Checklist of Refactoring Done the Right Way
The code should become cleaner. If the code remains just as unclean after refactoring you've wasted your time. This often happens when you bundle many refactorings into one big change. In extremely sloppy code it may be better to rewrite parts entirely after writing tests and allocating sufficient time.
New functionality shouldn't be created during refactoring. Don't mix refactoring and the development of new features. Separate these processes at least within individual commits.
All existing tests must pass after refactoring. Tests can fail because you made an error during refactoring or because the tests were too low‑level. In the latter case refactor the tests or write higher‑level tests. Behaviour‑driven development (BDD)–style tests help avoid this situation.
Example: Refused Bequest
Let's explore a specific code smell example: Refused Bequest. If a subclass uses only some of the methods and properties inherited from its parents, the hierarchy is off-kilter. The unneeded methods may simply go unused or be redefined and give off exceptions.
Signs and Symptoms
If a subclass uses only some of the methods and properties inherited from its parents, the hierarchy is off-kilter. The unneeded methods may simply go unused or be redefined and give off exceptions.
⚠️ Warning Signs: When you see a subclass that overrides many parent methods with empty implementations, throws exceptions in overridden methods, or only uses a small fraction of inherited functionality, you're likely dealing with a Refused Bequest code smell.
Reasons for the Problem
Someone was motivated to create inheritance between classes only by the desire to reuse the code in a superclass. But the superclass and subclass are completely different.
Code Reuse Motivation
Inheritance was created primarily to reuse code, not because there's a true "is-a" relationship between classes.
Conceptual Mismatch
The superclass and subclass represent different concepts, making the inheritance relationship semantically incorrect.
Over-Inheritance
Too much functionality is inherited, but only a small portion is actually needed by the subclass.
Treatment
There are two main approaches to fix the Refused Bequest code smell, depending on whether inheritance makes sense in your specific case.
Replace Inheritance with Delegation
If inheritance makes no sense and the subclass really does have nothing in common with the superclass, eliminate inheritance in favor of Replace Inheritance with Delegation.
💡 When to use: When the classes are conceptually different and inheritance was only used for code reuse.
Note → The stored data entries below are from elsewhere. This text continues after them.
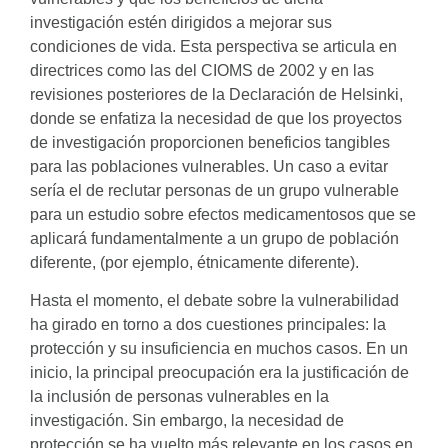
investigación estén dirigidos a mejorar sus
condiciones de vida. Esta perspectiva se articula en
directrices como las del CIOMS de 2002 y en las
revisiones posteriores de la Declaración de Helsinki,
donde se enfatiza la necesidad de que los proyectos
de investigación proporcionen beneficios tangibles
para las poblaciones vulnerables. Un caso a evitar
sería el de reclutar personas de un grupo vulnerable
para un estudio sobre efectos medicamentosos que se
aplicará fundamentalmente a un grupo de población
diferente, (por ejemplo, étnicamente diferente).
Hasta el momento, el debate sobre la vulnerabilidad
ha girado en torno a dos cuestiones principales: la
protección y su insuficiencia en muchos casos. En un
inicio, la principal preocupación era la justificación de
la inclusión de personas vulnerables en la
investigación. Sin embargo, la necesidad de
protección se ha vuelto más relevante en los casos en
Delegation provides a cleaner, more explicit relationship.
Extract Superclass
If inheritance is appropriate, get rid of unneeded fields and methods in the subclass. Extract all fields and methods needed by the subclass from the parent class, put them in a new superclass, and set both classes to inherit from it (Extract Superclass).
💡 When to use: When there is a legitimate inheritance relationship, but the current hierarchy includes too much unnecessary functionality. Create a more focused common ancestor.
Decision Matrix
Classes are conceptually different
→ Use Replace Inheritance with Delegation
Inheritance is appropriate but too broad
→ Use Extract Superclass
Payoff
Fixing the Refused Bequest code smell brings significant benefits to your codebase's clarity and maintainability.
Improved Code Clarity
You will no longer have to wonder why the Dog class is inherited from the Chair class (even though they both have 4 legs).
Better Organization
Class hierarchies become more logical and easier to understand. Relationships between classes reflect actual conceptual relationships rather than just code reuse.
Reduced Confusion
Developers won't be confused by inheritance relationships that don't make semantic sense. Code becomes more intuitive and self-documenting.
✅ Key Takeaway: Proper inheritance should represent an "is-a" relationship, not just a mechanism for code reuse. When you fix Refused Bequest, you're making your code's intent clearer and more maintainable.